Dataset entries:
========

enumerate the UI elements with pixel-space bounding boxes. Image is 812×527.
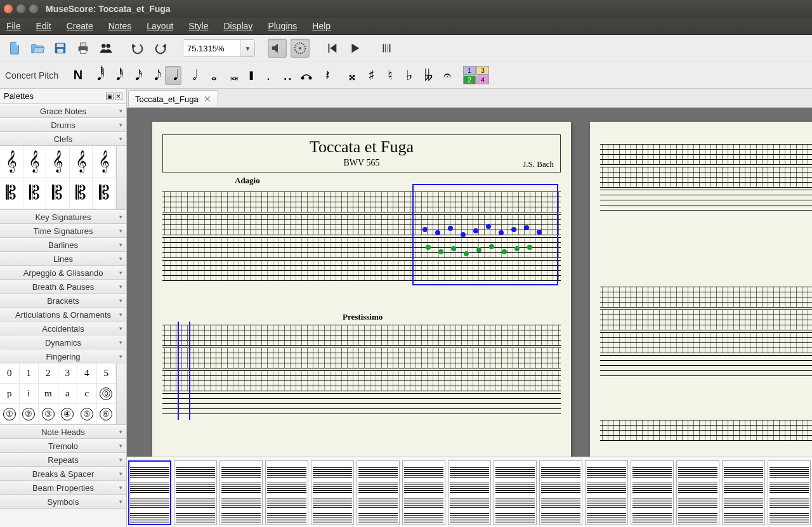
navigator-page-thumb[interactable]	[174, 460, 217, 525]
menu-style[interactable]: Style	[188, 21, 208, 31]
fingering-cell[interactable]: ⓪	[97, 384, 117, 404]
fingering-cell[interactable]: ①	[0, 404, 20, 424]
flat-button[interactable]: ♭	[401, 66, 417, 85]
zoom-combo[interactable]: ▼	[183, 39, 255, 57]
fingering-cell[interactable]: ②	[20, 404, 39, 424]
palette-accidentals[interactable]: Accidentals▾	[0, 322, 126, 335]
tab-close-button[interactable]: ✕	[204, 94, 211, 104]
palette-time-signatures[interactable]: Time Signatures▾	[0, 224, 126, 238]
palette-key-signatures[interactable]: Key Signatures▾	[0, 210, 126, 224]
navigator-page-thumb[interactable]	[539, 460, 582, 525]
score-title-frame[interactable]: Toccata et Fuga BWV 565 J.S. Bach	[162, 134, 561, 172]
navigator-page-thumb[interactable]	[494, 460, 537, 525]
community-button[interactable]	[96, 39, 115, 58]
window-minimize-button[interactable]	[16, 4, 25, 13]
palettes-float-button[interactable]: ▣	[106, 93, 114, 100]
staff-system[interactable]	[600, 420, 812, 443]
palette-lines[interactable]: Lines▾	[0, 252, 126, 266]
clef-cell[interactable]: 𝄞	[70, 146, 93, 178]
window-close-button[interactable]	[4, 4, 13, 13]
fingering-cell[interactable]: ⑤	[77, 404, 97, 424]
palettes-close-button[interactable]: ✕	[115, 93, 122, 100]
menu-plugins[interactable]: Plugins	[268, 21, 297, 31]
menu-display[interactable]: Display	[223, 21, 252, 31]
repeat-button[interactable]	[377, 39, 396, 58]
menu-layout[interactable]: Layout	[147, 21, 173, 31]
fingering-cell[interactable]: i	[20, 384, 39, 404]
sharp-button[interactable]: ♯	[363, 66, 379, 85]
navigator-page-thumb[interactable]	[631, 460, 674, 525]
palette-clefs[interactable]: Clefs▾	[0, 132, 126, 146]
navigator-page-thumb[interactable]	[448, 460, 491, 525]
palette-tremolo[interactable]: Tremolo▾	[0, 439, 126, 453]
note-16th-button[interactable]: 𝅘𝅥𝅯	[127, 66, 143, 85]
score-canvas[interactable]: Toccata et Fuga BWV 565 J.S. Bach Adagio	[127, 108, 812, 457]
navigator-page-thumb[interactable]	[265, 460, 308, 525]
print-button[interactable]	[74, 39, 93, 58]
clef-cell[interactable]: 𝄡	[93, 178, 116, 209]
navigator-page-thumb[interactable]	[402, 460, 445, 525]
note-dot-button[interactable]: .	[260, 66, 277, 85]
navigator-page-thumb[interactable]	[219, 460, 263, 525]
note-tie-button[interactable]	[298, 66, 315, 85]
palette-beam-properties[interactable]: Beam Properties▾	[0, 481, 126, 495]
navigator-panel[interactable]	[127, 457, 812, 527]
double-sharp-button[interactable]: 𝄪	[344, 66, 360, 85]
redo-button[interactable]	[151, 39, 170, 58]
menu-file[interactable]: File	[6, 21, 21, 31]
clef-cell[interactable]: 𝄞	[0, 146, 23, 178]
double-flat-button[interactable]: 𝄫	[420, 66, 436, 85]
fingering-cell[interactable]: 2	[39, 363, 58, 384]
fingering-cell[interactable]: p	[0, 384, 20, 404]
palette-grace-notes[interactable]: Grace Notes▾	[0, 104, 126, 118]
palette-repeats[interactable]: Repeats▾	[0, 453, 126, 467]
zoom-input[interactable]	[183, 44, 240, 53]
natural-button[interactable]: ♮	[382, 66, 398, 85]
tempo-adagio[interactable]: Adagio	[235, 176, 260, 186]
navigator-page-thumb[interactable]	[585, 460, 628, 525]
fingering-cell[interactable]: ③	[39, 404, 58, 424]
concert-pitch-button[interactable]: Concert Pitch	[5, 70, 58, 81]
menu-create[interactable]: Create	[67, 21, 93, 31]
open-file-button[interactable]	[28, 39, 47, 58]
palette-drums[interactable]: Drums▾	[0, 118, 126, 132]
fingering-cell[interactable]: 3	[58, 363, 78, 384]
clefs-scrollbar[interactable]	[116, 146, 126, 209]
fingering-cell[interactable]: 1	[20, 363, 39, 384]
voice-4-button[interactable]: 4	[476, 75, 489, 84]
note-breve-button[interactable]: 𝅜	[222, 66, 239, 85]
clef-cell[interactable]: 𝄞	[23, 146, 47, 178]
zoom-dropdown-button[interactable]: ▼	[240, 40, 254, 56]
note-8th-button[interactable]: 𝅘𝅥𝅮	[146, 66, 162, 85]
tempo-prestissimo[interactable]: Prestissimo	[343, 312, 383, 322]
flip-stem-button[interactable]: 𝄐	[439, 66, 455, 85]
palette-breaks-spacer[interactable]: Breaks & Spacer▾	[0, 467, 126, 481]
voice-1-button[interactable]: 1	[463, 66, 476, 75]
fingering-cell[interactable]: ⑥	[97, 404, 117, 424]
fingering-cell[interactable]: 4	[77, 363, 97, 384]
navigator-page-thumb[interactable]	[722, 460, 765, 525]
score-tab[interactable]: Toccata_et_Fuga ✕	[128, 90, 218, 107]
staff-system[interactable]	[600, 144, 812, 212]
fingering-scrollbar[interactable]	[116, 363, 126, 424]
rest-button[interactable]: 𝄽	[317, 66, 334, 85]
note-input-mode-button[interactable]: N	[70, 66, 86, 85]
navigator-page-thumb[interactable]	[768, 460, 811, 525]
menu-help[interactable]: Help	[312, 21, 331, 31]
fingering-cell[interactable]: a	[58, 384, 78, 404]
sound-button[interactable]	[268, 39, 287, 58]
rewind-button[interactable]	[322, 39, 341, 58]
note-64th-button[interactable]: 𝅘𝅥𝅱	[89, 66, 105, 85]
fingering-cell[interactable]: c	[77, 384, 97, 404]
note-doubledot-button[interactable]: ‥	[279, 66, 296, 85]
palette-fingering[interactable]: Fingering▾	[0, 349, 126, 363]
fingering-cell[interactable]: m	[39, 384, 58, 404]
palette-barlines[interactable]: Barlines▾	[0, 238, 126, 252]
palette-brackets[interactable]: Brackets▾	[0, 294, 126, 308]
note-32nd-button[interactable]: 𝅘𝅥𝅰	[108, 66, 124, 85]
play-button[interactable]	[345, 39, 364, 58]
fingering-cell[interactable]: ④	[58, 404, 78, 424]
clef-cell[interactable]: 𝄡	[0, 178, 23, 209]
staff-system[interactable]	[600, 287, 812, 378]
palette-articulations[interactable]: Articulations & Ornaments▾	[0, 308, 126, 322]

========

TASK OBJECTIVE:
If a line above contains the word "Bach", list it.

SOLVED EXERCISE:
score-title-frame[interactable]: Toccata et Fuga BWV 565 J.S. Bach	[162, 134, 561, 172]
score-canvas[interactable]: Toccata et Fuga BWV 565 J.S. Bach Adagio	[127, 108, 812, 457]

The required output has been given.